Return each line of the entries that holds the string "listed".

-- Opening Marker --

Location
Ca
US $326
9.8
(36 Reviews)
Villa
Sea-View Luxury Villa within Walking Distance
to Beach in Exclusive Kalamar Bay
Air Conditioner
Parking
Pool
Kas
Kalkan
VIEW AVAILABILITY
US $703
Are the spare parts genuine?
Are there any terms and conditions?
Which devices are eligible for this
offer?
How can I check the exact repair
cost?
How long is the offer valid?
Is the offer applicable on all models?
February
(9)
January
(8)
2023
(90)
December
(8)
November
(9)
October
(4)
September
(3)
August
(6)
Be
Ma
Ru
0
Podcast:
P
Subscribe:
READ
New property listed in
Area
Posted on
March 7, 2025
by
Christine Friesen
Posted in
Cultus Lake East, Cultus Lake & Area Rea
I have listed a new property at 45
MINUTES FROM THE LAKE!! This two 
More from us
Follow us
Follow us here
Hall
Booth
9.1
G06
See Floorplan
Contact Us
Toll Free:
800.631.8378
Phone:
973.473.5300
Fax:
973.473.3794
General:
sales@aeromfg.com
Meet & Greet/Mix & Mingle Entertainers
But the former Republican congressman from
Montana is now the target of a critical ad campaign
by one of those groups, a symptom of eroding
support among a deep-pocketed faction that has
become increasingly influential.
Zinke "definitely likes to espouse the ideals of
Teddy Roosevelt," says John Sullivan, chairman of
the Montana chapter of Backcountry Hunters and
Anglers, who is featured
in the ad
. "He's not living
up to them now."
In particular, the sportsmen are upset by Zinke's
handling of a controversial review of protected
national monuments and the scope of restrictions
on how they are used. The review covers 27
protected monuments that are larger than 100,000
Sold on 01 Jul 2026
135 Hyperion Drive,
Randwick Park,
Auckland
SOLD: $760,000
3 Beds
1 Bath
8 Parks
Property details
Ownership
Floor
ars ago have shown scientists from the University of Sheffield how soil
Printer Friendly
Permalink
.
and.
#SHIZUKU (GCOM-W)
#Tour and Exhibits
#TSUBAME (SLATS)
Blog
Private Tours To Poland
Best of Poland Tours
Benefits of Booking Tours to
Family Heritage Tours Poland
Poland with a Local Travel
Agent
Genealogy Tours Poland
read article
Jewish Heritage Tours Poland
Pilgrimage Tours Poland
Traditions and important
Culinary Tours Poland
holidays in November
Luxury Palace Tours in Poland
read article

-- Closing Marker --

● **ANSWER BOX**:
New property listed in
I have listed a new property at 45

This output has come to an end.